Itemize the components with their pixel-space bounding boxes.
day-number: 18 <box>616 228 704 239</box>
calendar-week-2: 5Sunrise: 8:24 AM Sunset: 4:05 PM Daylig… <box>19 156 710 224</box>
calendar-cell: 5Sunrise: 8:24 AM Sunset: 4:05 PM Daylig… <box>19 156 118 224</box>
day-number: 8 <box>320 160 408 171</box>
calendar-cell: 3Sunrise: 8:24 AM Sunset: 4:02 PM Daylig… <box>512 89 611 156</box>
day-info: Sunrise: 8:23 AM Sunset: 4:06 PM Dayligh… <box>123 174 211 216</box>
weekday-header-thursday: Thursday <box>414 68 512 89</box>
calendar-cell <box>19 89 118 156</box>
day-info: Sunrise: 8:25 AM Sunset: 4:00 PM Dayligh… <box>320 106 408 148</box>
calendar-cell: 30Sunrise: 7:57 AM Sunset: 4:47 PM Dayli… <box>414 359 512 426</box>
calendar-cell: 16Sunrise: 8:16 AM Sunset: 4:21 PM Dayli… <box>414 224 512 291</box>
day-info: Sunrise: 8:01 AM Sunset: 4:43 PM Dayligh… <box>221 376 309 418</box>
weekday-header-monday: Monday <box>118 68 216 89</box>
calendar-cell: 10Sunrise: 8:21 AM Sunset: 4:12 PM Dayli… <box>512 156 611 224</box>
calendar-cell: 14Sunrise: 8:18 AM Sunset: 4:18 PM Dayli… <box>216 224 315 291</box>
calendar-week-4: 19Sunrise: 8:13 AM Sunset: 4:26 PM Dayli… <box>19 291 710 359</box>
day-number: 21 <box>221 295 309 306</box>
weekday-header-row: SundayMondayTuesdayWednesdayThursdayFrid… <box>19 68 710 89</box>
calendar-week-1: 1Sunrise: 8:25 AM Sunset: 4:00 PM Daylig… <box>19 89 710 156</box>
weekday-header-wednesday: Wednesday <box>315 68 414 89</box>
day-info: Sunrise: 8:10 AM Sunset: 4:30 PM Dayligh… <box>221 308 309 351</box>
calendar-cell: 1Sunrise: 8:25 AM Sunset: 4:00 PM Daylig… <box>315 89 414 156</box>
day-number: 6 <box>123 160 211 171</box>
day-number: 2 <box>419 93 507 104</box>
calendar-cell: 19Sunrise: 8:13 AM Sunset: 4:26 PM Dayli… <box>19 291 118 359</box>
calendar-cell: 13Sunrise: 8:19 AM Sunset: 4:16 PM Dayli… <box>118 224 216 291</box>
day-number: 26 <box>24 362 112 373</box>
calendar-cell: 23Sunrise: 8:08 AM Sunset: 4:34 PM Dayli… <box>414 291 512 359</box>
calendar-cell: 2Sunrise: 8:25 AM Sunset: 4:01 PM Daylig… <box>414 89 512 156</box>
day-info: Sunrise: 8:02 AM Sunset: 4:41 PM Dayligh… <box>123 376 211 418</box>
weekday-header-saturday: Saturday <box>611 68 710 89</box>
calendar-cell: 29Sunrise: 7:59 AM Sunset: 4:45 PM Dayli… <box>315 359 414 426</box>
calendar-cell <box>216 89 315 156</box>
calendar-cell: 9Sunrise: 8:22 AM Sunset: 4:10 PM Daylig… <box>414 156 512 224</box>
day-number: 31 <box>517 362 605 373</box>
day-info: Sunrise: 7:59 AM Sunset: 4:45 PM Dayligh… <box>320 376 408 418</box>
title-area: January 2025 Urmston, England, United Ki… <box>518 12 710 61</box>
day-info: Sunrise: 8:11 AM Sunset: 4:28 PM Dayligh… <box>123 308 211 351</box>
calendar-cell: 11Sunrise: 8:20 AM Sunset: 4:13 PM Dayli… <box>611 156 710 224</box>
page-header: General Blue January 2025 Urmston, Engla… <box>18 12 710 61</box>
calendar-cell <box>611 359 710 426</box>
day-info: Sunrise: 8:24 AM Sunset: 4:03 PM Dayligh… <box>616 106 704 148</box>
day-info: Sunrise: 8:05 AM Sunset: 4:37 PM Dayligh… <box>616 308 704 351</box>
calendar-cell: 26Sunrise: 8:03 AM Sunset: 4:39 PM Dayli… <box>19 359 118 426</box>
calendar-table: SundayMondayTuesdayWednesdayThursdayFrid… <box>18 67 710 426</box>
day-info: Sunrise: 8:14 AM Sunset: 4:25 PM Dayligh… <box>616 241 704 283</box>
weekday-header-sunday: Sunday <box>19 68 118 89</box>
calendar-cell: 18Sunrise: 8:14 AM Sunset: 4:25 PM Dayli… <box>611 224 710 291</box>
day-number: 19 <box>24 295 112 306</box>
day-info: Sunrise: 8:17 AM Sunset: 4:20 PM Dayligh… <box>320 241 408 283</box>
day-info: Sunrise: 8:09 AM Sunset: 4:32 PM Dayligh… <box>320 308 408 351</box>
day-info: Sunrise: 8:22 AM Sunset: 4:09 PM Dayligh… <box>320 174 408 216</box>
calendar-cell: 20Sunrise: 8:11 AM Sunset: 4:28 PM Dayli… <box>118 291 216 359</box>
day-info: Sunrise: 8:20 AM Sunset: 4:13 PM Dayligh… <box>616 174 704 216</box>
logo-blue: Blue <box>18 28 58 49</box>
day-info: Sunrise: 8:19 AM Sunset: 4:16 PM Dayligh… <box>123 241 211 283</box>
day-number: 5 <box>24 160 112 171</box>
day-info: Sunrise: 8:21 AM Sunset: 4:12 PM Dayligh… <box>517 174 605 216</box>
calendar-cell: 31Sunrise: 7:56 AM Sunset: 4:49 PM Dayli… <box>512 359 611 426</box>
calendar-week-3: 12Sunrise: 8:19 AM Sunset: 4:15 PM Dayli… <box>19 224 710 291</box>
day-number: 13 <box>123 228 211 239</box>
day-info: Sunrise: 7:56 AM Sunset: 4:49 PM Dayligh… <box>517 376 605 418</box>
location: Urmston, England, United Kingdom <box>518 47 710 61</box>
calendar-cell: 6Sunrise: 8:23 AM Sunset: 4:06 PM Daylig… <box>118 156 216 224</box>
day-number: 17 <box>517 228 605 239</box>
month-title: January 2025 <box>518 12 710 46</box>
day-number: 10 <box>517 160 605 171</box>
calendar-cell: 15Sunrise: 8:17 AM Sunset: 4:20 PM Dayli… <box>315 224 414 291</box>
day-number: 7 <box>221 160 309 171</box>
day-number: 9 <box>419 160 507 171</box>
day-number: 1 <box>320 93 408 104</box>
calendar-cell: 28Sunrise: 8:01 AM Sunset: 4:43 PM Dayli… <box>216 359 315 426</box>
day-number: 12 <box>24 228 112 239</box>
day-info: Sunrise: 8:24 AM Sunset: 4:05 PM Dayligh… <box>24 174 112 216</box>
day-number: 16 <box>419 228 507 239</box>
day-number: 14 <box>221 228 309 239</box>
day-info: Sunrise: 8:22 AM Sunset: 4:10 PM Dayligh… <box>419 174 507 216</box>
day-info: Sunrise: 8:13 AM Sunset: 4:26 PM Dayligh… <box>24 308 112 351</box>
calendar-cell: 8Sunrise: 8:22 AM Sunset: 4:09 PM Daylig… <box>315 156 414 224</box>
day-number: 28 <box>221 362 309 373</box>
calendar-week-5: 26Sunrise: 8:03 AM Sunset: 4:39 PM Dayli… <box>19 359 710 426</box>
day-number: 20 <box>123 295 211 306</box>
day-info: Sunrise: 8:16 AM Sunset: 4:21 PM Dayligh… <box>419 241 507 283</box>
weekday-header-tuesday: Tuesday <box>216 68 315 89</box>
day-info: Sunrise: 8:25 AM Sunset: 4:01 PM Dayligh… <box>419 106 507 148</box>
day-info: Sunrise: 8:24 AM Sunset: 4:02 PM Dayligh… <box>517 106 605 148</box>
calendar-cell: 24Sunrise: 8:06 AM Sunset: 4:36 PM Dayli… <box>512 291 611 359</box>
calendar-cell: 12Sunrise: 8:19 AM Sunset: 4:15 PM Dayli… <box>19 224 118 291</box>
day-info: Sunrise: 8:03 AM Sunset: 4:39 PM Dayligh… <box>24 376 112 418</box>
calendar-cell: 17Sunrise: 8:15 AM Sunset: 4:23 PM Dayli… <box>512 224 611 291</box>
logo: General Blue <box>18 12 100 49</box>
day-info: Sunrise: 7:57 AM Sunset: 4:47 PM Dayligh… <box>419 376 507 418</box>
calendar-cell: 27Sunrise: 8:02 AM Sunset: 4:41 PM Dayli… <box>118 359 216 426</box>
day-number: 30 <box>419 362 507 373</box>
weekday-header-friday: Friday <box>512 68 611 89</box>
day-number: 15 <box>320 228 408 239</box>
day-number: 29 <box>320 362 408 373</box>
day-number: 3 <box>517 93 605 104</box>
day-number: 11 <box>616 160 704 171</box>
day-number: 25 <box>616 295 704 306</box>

******

REQUIRED WORK:
Copy out, from the material above, each line in which the string "header" is found.

OUTPUT BELOW:
weekday-header-thursday: Thursday <box>414 68 512 89</box>
weekday-header-monday: Monday <box>118 68 216 89</box>
weekday-header-row: SundayMondayTuesdayWednesdayThursdayFrid… <box>19 68 710 89</box>
weekday-header-wednesday: Wednesday <box>315 68 414 89</box>
weekday-header-saturday: Saturday <box>611 68 710 89</box>
page-header: General Blue January 2025 Urmston, Engla… <box>18 12 710 61</box>
weekday-header-sunday: Sunday <box>19 68 118 89</box>
weekday-header-tuesday: Tuesday <box>216 68 315 89</box>
weekday-header-friday: Friday <box>512 68 611 89</box>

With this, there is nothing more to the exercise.